Prove that for any unitary matrix $U$ and integer $k>0$, there exists a polynomial $p(t)$, such that the matrix $B=p(U)$ satisfies the equation $B^k=U.$
I am learning spectral theorem and SVD. I think they are related to the proof. But I don't know how to use them to prove the proposition.
Let $\{\lambda_1, \ldots , \lambda_m\}$ be distinct eigenvalues of $U$, and $\{\lambda_1,\ldots, \lambda_n\}$ be the complete set of eigenvalues so that $\lambda_{m+1},\ldots , \lambda_n$ are repeated eigenvalues if they exist.
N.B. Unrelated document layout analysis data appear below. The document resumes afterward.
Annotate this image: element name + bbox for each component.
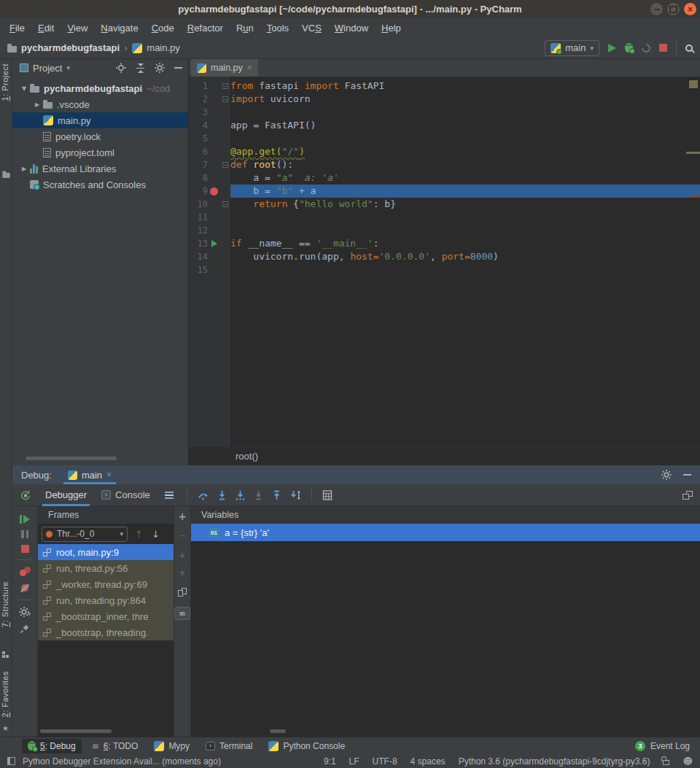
menu-item-help[interactable]: Help <box>375 20 408 36</box>
status-message[interactable]: Python Debugger Extension Avail... (mome… <box>23 756 221 767</box>
tree-item[interactable]: poetry.lock <box>12 128 188 144</box>
toggle-tool-windows-icon[interactable] <box>7 757 15 765</box>
code-line[interactable]: 9 b = "b" + a <box>189 185 700 198</box>
close-button[interactable]: × <box>684 3 696 15</box>
pause-program-icon[interactable] <box>21 530 28 538</box>
menu-item-refactor[interactable]: Refactor <box>181 20 230 36</box>
smart-step-into-icon[interactable] <box>254 490 263 500</box>
layout-view-icon[interactable] <box>165 492 174 499</box>
breakpoint-icon[interactable] <box>208 187 220 195</box>
menu-item-tools[interactable]: Tools <box>260 20 295 36</box>
duplicate-watch-icon[interactable] <box>178 588 187 597</box>
debug-settings-icon[interactable]: ▾ <box>19 607 31 617</box>
move-down-icon[interactable]: ▼ <box>180 569 185 578</box>
chevron-down-icon[interactable]: ▾ <box>66 64 70 71</box>
stop-button[interactable] <box>659 44 667 52</box>
toolwindow-button-python-console[interactable]: Python Console <box>262 739 351 753</box>
frame-item[interactable]: _bootstrap, threading. <box>38 624 174 640</box>
lock-icon[interactable] <box>663 760 669 765</box>
run-button[interactable] <box>608 44 616 53</box>
maximize-button[interactable] <box>667 3 680 15</box>
variable-item[interactable]: 01a = {str} 'a' <box>191 524 700 541</box>
project-panel-title[interactable]: Project <box>33 63 62 74</box>
code-line[interactable]: 4app = FastAPI() <box>189 119 700 132</box>
previous-frame-icon[interactable]: ↑ <box>135 529 143 540</box>
tab-console[interactable]: ›Console <box>94 484 158 506</box>
menu-item-window[interactable]: Window <box>328 20 375 36</box>
code-line[interactable]: 12 <box>189 224 700 237</box>
variables-scrollbar[interactable] <box>270 729 286 733</box>
toolwindow-button-mypy[interactable]: Mypy <box>148 739 195 753</box>
menu-item-code[interactable]: Code <box>145 20 181 36</box>
fold-marker[interactable] <box>220 83 230 89</box>
tree-expanded-icon[interactable]: ▼ <box>18 85 30 92</box>
status-python-interpreter[interactable]: Python 3.6 (pycharmdebugfastapi-9cdjtyrg… <box>459 756 650 767</box>
sidebar-tab-project[interactable]: 1: Project <box>1 63 9 101</box>
code-line[interactable]: 1from fastapi import FastAPI <box>189 79 700 93</box>
menu-item-view[interactable]: View <box>61 20 94 36</box>
sidebar-tab-favorites[interactable]: 2: Favorites <box>1 671 9 717</box>
code-line[interactable]: 14 uvicorn.run(app, host='0.0.0.0', port… <box>189 250 700 263</box>
menu-item-run[interactable]: Run <box>230 20 260 36</box>
sidebar-tab-structure[interactable]: 7: Structure <box>1 581 9 627</box>
tree-item[interactable]: main.py <box>12 112 188 128</box>
fold-marker[interactable] <box>220 162 230 168</box>
collapse-all-icon[interactable] <box>136 63 145 73</box>
code-line[interactable]: 10 return {"hello world": b} <box>189 198 700 211</box>
breadcrumb-project[interactable]: pycharmdebugfastapi <box>21 42 120 53</box>
step-over-icon[interactable] <box>198 490 209 500</box>
frame-item[interactable]: _bootstrap_inner, thre <box>38 608 174 624</box>
code-line[interactable]: 13if __name__ == '__main__': <box>189 237 700 250</box>
warning-stripe-mark[interactable] <box>686 152 700 154</box>
gear-icon[interactable] <box>661 470 672 480</box>
warning-stripe-mark[interactable] <box>689 80 698 88</box>
close-session-icon[interactable]: × <box>106 470 112 480</box>
toolwindow-button-6-todo[interactable]: ≡6: TODO <box>86 739 144 753</box>
tree-item[interactable]: Scratches and Consoles <box>12 177 188 193</box>
layout-settings-icon[interactable] <box>682 491 693 500</box>
code-line[interactable]: 5 <box>189 132 700 145</box>
frame-item[interactable]: root, main.py:9 <box>38 544 174 560</box>
frames-scrollbar[interactable] <box>40 729 112 733</box>
code-line[interactable]: 11 <box>189 211 700 224</box>
code-line[interactable]: 2import uvicorn <box>189 93 700 106</box>
run-configuration-select[interactable]: main ▾ <box>545 40 599 56</box>
code-line[interactable]: 6@app.get("/") <box>189 145 700 158</box>
status-indent-style[interactable]: 4 spaces <box>411 756 446 767</box>
menu-item-navigate[interactable]: Navigate <box>94 20 144 36</box>
run-to-cursor-icon[interactable] <box>290 490 301 500</box>
close-tab-icon[interactable]: × <box>247 63 252 73</box>
hide-panel-icon[interactable] <box>174 67 182 69</box>
locate-file-icon[interactable] <box>116 63 126 73</box>
event-log-button[interactable]: 3Event Log <box>635 741 690 751</box>
code-line[interactable]: 7def root(): <box>189 158 700 171</box>
frame-item[interactable]: run, thread.py:56 <box>38 560 174 576</box>
add-watch-icon[interactable]: + <box>178 512 187 521</box>
menu-item-file[interactable]: File <box>3 20 31 36</box>
hide-panel-icon[interactable] <box>683 474 691 476</box>
step-into-icon[interactable] <box>217 490 227 500</box>
frame-item[interactable]: run, threading.py:864 <box>38 592 174 608</box>
rerun-icon[interactable] <box>20 489 31 501</box>
tree-item[interactable]: pyproject.toml <box>12 144 188 160</box>
fold-marker[interactable] <box>220 96 230 102</box>
mute-breakpoints-icon[interactable] <box>20 583 30 593</box>
code-line[interactable]: 8 a = "a" a: 'a' <box>189 171 700 185</box>
title-bar[interactable]: pycharmdebugfastapi [~/code/pycharmdebug… <box>0 0 700 18</box>
minimize-button[interactable] <box>650 3 663 15</box>
stop-icon[interactable] <box>21 545 29 553</box>
tree-item[interactable]: ▼pycharmdebugfastapi~/cod <box>12 80 188 96</box>
breadcrumb-file[interactable]: main.py <box>147 42 180 53</box>
toolwindow-button-5-debug[interactable]: 5: Debug <box>22 739 82 753</box>
step-out-icon[interactable] <box>272 490 281 500</box>
remove-watch-icon[interactable]: − <box>178 531 187 540</box>
gear-icon[interactable] <box>155 63 165 73</box>
resume-program-icon[interactable] <box>20 515 30 524</box>
tree-collapsed-icon[interactable]: ▶ <box>18 166 30 172</box>
tab-debugger[interactable]: Debugger <box>38 484 94 506</box>
editor-tab-main-py[interactable]: main.py × <box>191 59 258 77</box>
breakpoint-stripe-mark[interactable] <box>689 195 700 198</box>
highlighting-level-icon[interactable]: ☻ <box>682 756 693 766</box>
menu-item-edit[interactable]: Edit <box>31 20 61 36</box>
debug-session-tab[interactable]: main × <box>63 465 116 484</box>
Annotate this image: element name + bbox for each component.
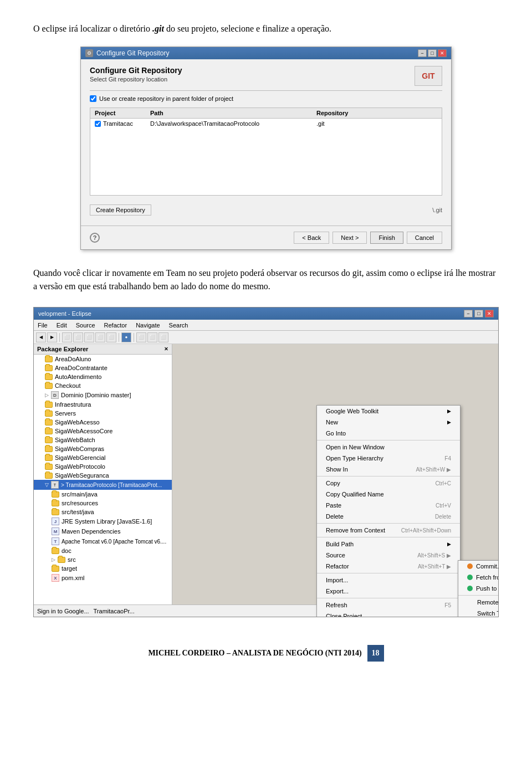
help-icon[interactable]: ?	[90, 233, 100, 243]
toolbar-btn-5[interactable]: ⬜	[84, 332, 94, 342]
ctx-export[interactable]: Export...	[317, 586, 460, 597]
dialog-bottom-row: Create Repository \.git	[90, 201, 442, 219]
ctx-build-path[interactable]: Build Path ▶	[317, 539, 460, 550]
ctx-refactor[interactable]: Refactor Alt+Shift+T ▶	[317, 561, 460, 572]
panel-close-btn[interactable]: ✕	[164, 346, 168, 352]
folder-icon	[45, 402, 53, 408]
tree-item-sigawebprotocolo[interactable]: SigaWebProtocolo	[34, 462, 172, 471]
team-push-upstream[interactable]: Push to Upstream	[458, 583, 499, 594]
toolbar-btn-10[interactable]: ⬜	[147, 332, 157, 342]
table-data-row[interactable]: Tramitacac D:\Java\workspace\TramitacaoP…	[90, 119, 442, 129]
toolbar-btn-2[interactable]: ▶	[47, 332, 57, 342]
ctx-copy-qualified[interactable]: Copy Qualified Name	[317, 489, 460, 500]
tree-item-sigawebgerencial[interactable]: SigaWebGerencial	[34, 453, 172, 462]
tree-item-sigawebacescore[interactable]: SigaWebAcessoCore	[34, 427, 172, 435]
team-item-row: Fetch from Upstream	[467, 574, 499, 581]
tree-item-srcresources[interactable]: src/resources	[34, 499, 172, 508]
ctx-refresh[interactable]: Refresh F5	[317, 599, 460, 611]
ctx-label: Build Path	[326, 541, 354, 547]
tree-item-areadocontratante[interactable]: AreaDoContratante	[34, 363, 172, 372]
ctx-close-project[interactable]: Close Project	[317, 611, 460, 617]
tree-item-dominio[interactable]: ▷ D Dominio [Dominio master]	[34, 390, 172, 400]
ctx-new[interactable]: New ▶	[317, 417, 460, 428]
folder-icon	[45, 464, 53, 470]
tree-item-jre[interactable]: J JRE System Library [JavaSE-1.6]	[34, 516, 172, 526]
menu-refactor[interactable]: Refactor	[103, 321, 129, 329]
tree-item-checkout[interactable]: Checkout	[34, 381, 172, 390]
close-button[interactable]: ✕	[438, 49, 447, 57]
tree-item-autoatendimento[interactable]: AutoAtendimento	[34, 372, 172, 381]
tree-item-infraestrutura[interactable]: Infraestrutura	[34, 400, 172, 409]
ctx-go-into[interactable]: Go Into	[317, 428, 460, 439]
tree-item-areadoaluno[interactable]: AreaDoAluno	[34, 355, 172, 363]
ctx-show-in[interactable]: Show In Alt+Shift+W ▶	[317, 464, 460, 475]
tree-item-sigawebbatch[interactable]: SigaWebBatch	[34, 435, 172, 444]
tree-item-tomcat[interactable]: T Apache Tomcat v6.0 [Apache Tomcat v6..…	[34, 536, 172, 546]
toolbar-btn-7[interactable]: ⬜	[106, 332, 116, 342]
toolbar-btn-1[interactable]: ◀	[36, 332, 46, 342]
tree-item-pomxml[interactable]: X pom.xml	[34, 573, 172, 583]
tree-item-maven-deps[interactable]: M Maven Dependencies	[34, 526, 172, 536]
table-area: Project Path Repository Tramitacac D:\Ja…	[90, 107, 442, 196]
folder-icon	[58, 557, 65, 563]
ctx-open-new-window[interactable]: Open in New Window	[317, 442, 460, 453]
tree-item-sigawebcompras[interactable]: SigaWebCompras	[34, 444, 172, 453]
table-repo-cell: .git	[316, 120, 372, 127]
toolbar-btn-4[interactable]: ⬜	[73, 332, 83, 342]
tree-item-tramitacaoprotocolo[interactable]: ▽ T > TramitacaoProtocolo [TramitacaoPro…	[34, 480, 172, 490]
tree-item-srcmainjava[interactable]: src/main/java	[34, 490, 172, 499]
toolbar-btn-8[interactable]: ●	[121, 332, 131, 342]
tree-item-src[interactable]: ▷ src	[34, 555, 172, 564]
team-switch-to[interactable]: Switch To ▶	[458, 608, 499, 617]
menu-navigate[interactable]: Navigate	[134, 321, 161, 329]
ctx-shortcut: Ctrl+V	[436, 503, 451, 509]
status-sign-in[interactable]: Sign in to Google...	[37, 608, 89, 614]
eclipse-close[interactable]: ✕	[485, 310, 494, 317]
use-create-repo-checkbox[interactable]	[90, 95, 96, 102]
toolbar-btn-3[interactable]: ⬜	[62, 332, 72, 342]
ctx-remove-context[interactable]: Remove from Context Ctrl+Alt+Shift+Down	[317, 525, 460, 536]
create-repository-button[interactable]: Create Repository	[90, 204, 151, 216]
checkbox-row[interactable]: Use or create repository in parent folde…	[90, 95, 442, 102]
tree-item-srctestjava[interactable]: src/test/java	[34, 508, 172, 516]
tree-item-sigawebseguranca[interactable]: SigaWebSeguranca	[34, 471, 172, 480]
toolbar-btn-9[interactable]: ⬜	[136, 332, 146, 342]
team-commit[interactable]: Commit... Ctrl+#	[458, 561, 499, 572]
next-button[interactable]: Next >	[332, 232, 367, 244]
ctx-google-web-toolkit[interactable]: Google Web Toolkit ▶	[317, 406, 460, 417]
ctx-copy[interactable]: Copy Ctrl+C	[317, 478, 460, 489]
menu-search[interactable]: Search	[167, 321, 190, 329]
eclipse-minimize[interactable]: −	[464, 310, 473, 317]
back-button[interactable]: < Back	[294, 232, 329, 244]
maximize-button[interactable]: □	[428, 49, 437, 57]
tree-item-sigawebacesso[interactable]: SigaWebAcesso	[34, 418, 172, 427]
toolbar-btn-11[interactable]: ⬜	[158, 332, 168, 342]
ctx-paste[interactable]: Paste Ctrl+V	[317, 500, 460, 511]
team-fetch-upstream[interactable]: Fetch from Upstream	[458, 572, 499, 583]
tree-item-servers[interactable]: Servers	[34, 409, 172, 418]
tree-item-doc[interactable]: doc	[34, 546, 172, 555]
fetch-icon	[467, 575, 473, 580]
finish-button[interactable]: Finish	[370, 232, 403, 244]
ctx-label: Go Into	[326, 430, 346, 437]
ctx-open-type-hierarchy[interactable]: Open Type Hierarchy F4	[317, 453, 460, 464]
project-checkbox[interactable]	[95, 121, 101, 127]
team-submenu[interactable]: Commit... Ctrl+# Fetch from Upstream	[458, 560, 499, 617]
menu-file[interactable]: File	[36, 321, 49, 329]
menu-edit[interactable]: Edit	[55, 321, 69, 329]
ctx-source[interactable]: Source Alt+Shift+S ▶	[317, 550, 460, 561]
tree-item-target[interactable]: target	[34, 564, 172, 573]
eclipse-maximize[interactable]: □	[474, 310, 483, 317]
ctx-delete[interactable]: Delete Delete	[317, 511, 460, 522]
toolbar-btn-6[interactable]: ⬜	[95, 332, 105, 342]
ctx-import[interactable]: Import...	[317, 575, 460, 586]
ctx-shortcut: Alt+Shift+W ▶	[416, 467, 451, 473]
tree-label: src/resources	[62, 500, 98, 506]
team-remote[interactable]: Remote ▶	[458, 597, 499, 608]
context-menu[interactable]: Google Web Toolkit ▶ New ▶ Go Into Open	[316, 405, 461, 617]
cancel-button[interactable]: Cancel	[407, 232, 442, 244]
dialog-titlebar-buttons[interactable]: − □ ✕	[418, 49, 447, 57]
minimize-button[interactable]: −	[418, 49, 427, 57]
menu-source[interactable]: Source	[74, 321, 97, 329]
intro-text-part1: O eclipse irá localizar o diretório	[33, 24, 152, 33]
By Spectral Theorem, we have $$ U=VDV^* $$ with $V$ unitary, $D$ being diagonal with $\{\lambda_1,\ldots, \lambda_n\}$ as diagonal entries.
Since $U$ is unitary $|\lambda_i|=1$ for each $i$. Take $k$-th root of each eigenvalues, we have the set $\{\mu_1,\ldots, \mu_n\}$ with $\mu_i=\lambda_i^{1/k}$ for cach $i$.
Now, we want a polynomial $p(x)$ such that $p(\lambda_i)=\mu_i$ for $1\leq i\leq m$. Such polynomial exists by Lagrange interpolation.
Then we have $p(U)^k=Vp(D)^kV^*=VDV^*=U$.